→ TASK INSTRUCTIONS:
Pull out every line of the listing below where "colocation" appears.

→ INPUT DATA:
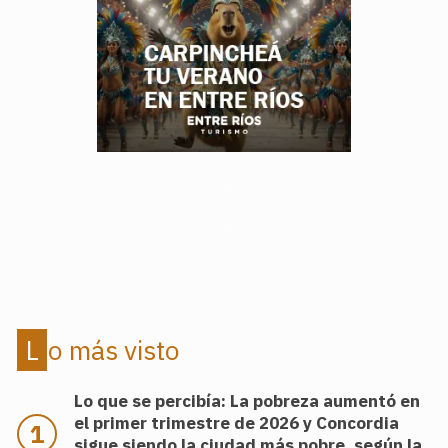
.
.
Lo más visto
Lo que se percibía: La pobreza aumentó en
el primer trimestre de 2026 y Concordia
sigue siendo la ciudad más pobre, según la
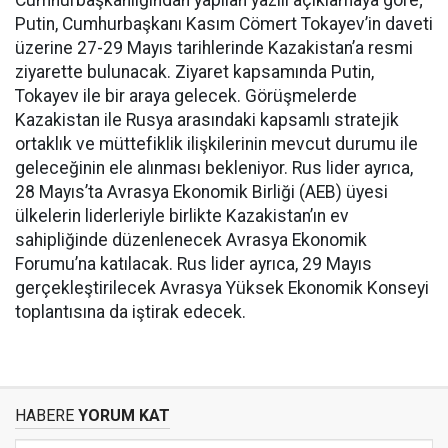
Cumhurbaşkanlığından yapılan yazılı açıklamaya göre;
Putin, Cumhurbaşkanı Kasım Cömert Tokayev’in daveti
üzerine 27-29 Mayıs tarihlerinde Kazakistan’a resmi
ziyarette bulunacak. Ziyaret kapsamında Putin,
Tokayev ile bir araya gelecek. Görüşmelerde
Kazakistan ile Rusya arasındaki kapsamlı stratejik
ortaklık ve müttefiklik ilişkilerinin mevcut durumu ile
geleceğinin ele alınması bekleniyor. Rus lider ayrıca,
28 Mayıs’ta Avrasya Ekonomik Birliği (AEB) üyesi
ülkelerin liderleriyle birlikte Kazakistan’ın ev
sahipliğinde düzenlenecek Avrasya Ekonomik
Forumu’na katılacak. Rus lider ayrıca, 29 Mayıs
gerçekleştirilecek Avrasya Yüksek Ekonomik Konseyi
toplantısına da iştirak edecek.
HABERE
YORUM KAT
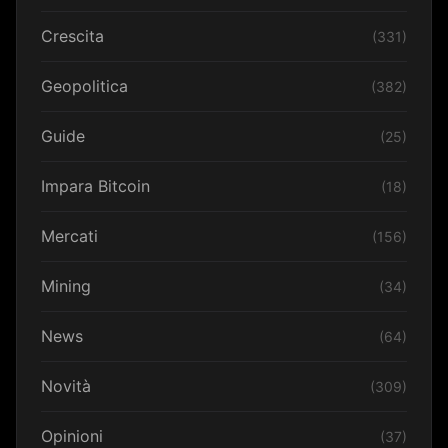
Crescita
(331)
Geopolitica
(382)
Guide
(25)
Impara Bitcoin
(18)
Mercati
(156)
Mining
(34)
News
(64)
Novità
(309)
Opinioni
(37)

==

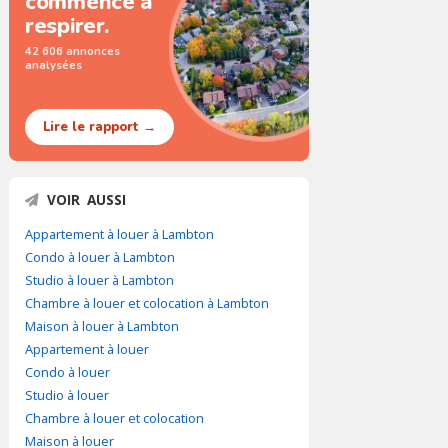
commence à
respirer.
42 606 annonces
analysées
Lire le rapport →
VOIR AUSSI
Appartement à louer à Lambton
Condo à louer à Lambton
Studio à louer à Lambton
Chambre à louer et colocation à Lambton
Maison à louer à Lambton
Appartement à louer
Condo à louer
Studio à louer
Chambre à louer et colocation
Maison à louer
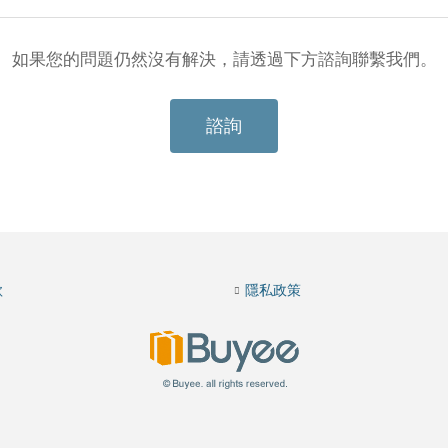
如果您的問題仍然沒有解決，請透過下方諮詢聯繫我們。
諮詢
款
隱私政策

→ WRITTEN REPLY:
Chambre à louer et colocation à Lambton
Chambre à louer et colocation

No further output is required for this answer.